Token-based fidelity scoring for trustworthy vision transformer interpretations in medical imaging.
Authors
Affiliations (6)
Affiliations (6)
- Center for Biosystems and Biotech Data Science, Ghent University Global Campus, Incheon, Republic of Korea. [email protected].
- IDLab, ELIS, Ghent University, Ghent, Belgium. [email protected].
- Computational Data Sciences Department, George Mason University Korea, Incheon, Republic of Korea. [email protected].
- Center for Biosystems and Biotech Data Science, Ghent University Global Campus, Incheon, Republic of Korea.

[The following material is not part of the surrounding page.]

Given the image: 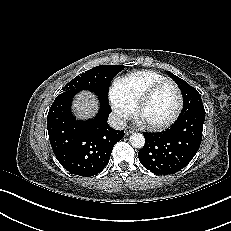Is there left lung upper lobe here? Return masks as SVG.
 <instances>
[{"label": "left lung upper lobe", "mask_w": 231, "mask_h": 231, "mask_svg": "<svg viewBox=\"0 0 231 231\" xmlns=\"http://www.w3.org/2000/svg\"><path fill=\"white\" fill-rule=\"evenodd\" d=\"M168 75L176 82L183 95V109L179 118L193 108L203 107L201 96L194 87L171 72H168ZM179 118L175 121L174 125L168 129L169 133L175 132L179 128Z\"/></svg>", "instance_id": "obj_1"}]
</instances>
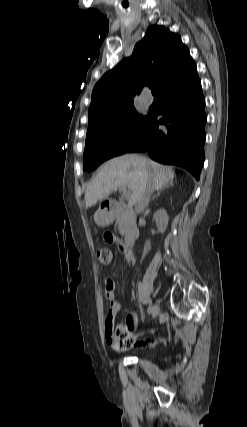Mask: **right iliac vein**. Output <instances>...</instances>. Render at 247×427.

- Department of Applied Mathematics, Computer Science and Statistics, Ghent University, Ghent, Belgium.
- IDLab, ELIS, Ghent University, Ghent, Belgium.
Abstract
This work addresses the problem that interpretability methods for medical imaging models are still mostly evaluated by agreement with human annotations, even though such agreement does not necessarily indicate that an explanation is faithful to the model's actual decision-making. The goal is to quantify fidelity, defined here as the extent to which an explanation reflects the evidence that truly drives model predictions, independent of human intuition, bias, or incomplete annotation. We propose a prediction confidence-based approach to estimate token importance in vision transformers and introduce the confidence-based fidelity score (CFS), which compares token importance signals with interpretability maps to measure how faithfully an explanation matches model-intrinsic reasoning. We evaluate the approach across three medical imaging datasets using vision transformers initialized with both supervised and self-supervised (SSL) pretraining. Across datasets, models, and explanation methods, the experiments reveal clear discrepancies between fidelity and human annotation alignment, indicating that explanations can appear plausible or overlap with annotated regions while still failing to reflect confidence-sensitive model evidence. The proposed token importance formulation and CFS provide a practical, model-aligned way to assess interpretability fidelity in transformer-based medical imaging, complementing annotation-based evaluation and supporting more reliable auditing and selection of explanation methods for clinical AI workflows.